* [Directions]:
The output should consist solely of the lines running from the one that contains "photographs, colors, features, and sizes are" through the end of the records below, copied exactly.

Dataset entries
'''

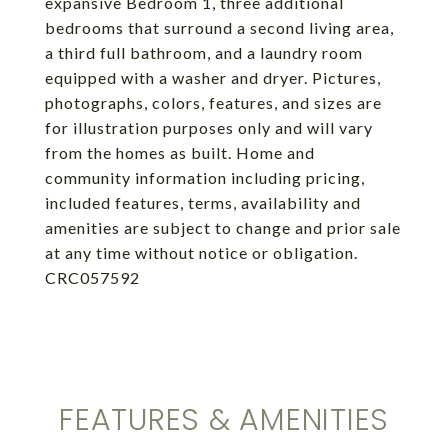
expansive Bedroom 1, three additional
bedrooms that surround a second living area,
a third full bathroom, and a laundry room
equipped with a washer and dryer. Pictures,
photographs, colors, features, and sizes are
for illustration purposes only and will vary
from the homes as built. Home and
community information including pricing,
included features, terms, availability and
amenities are subject to change and prior sale
at any time without notice or obligation.
CRC057592
FEATURES & AMENITIES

'''

* [Expected answer]:
photographs, colors, features, and sizes are
for illustration purposes only and will vary
from the homes as built. Home and
community information including pricing,
included features, terms, availability and
amenities are subject to change and prior sale
at any time without notice or obligation.
CRC057592
FEATURES & AMENITIES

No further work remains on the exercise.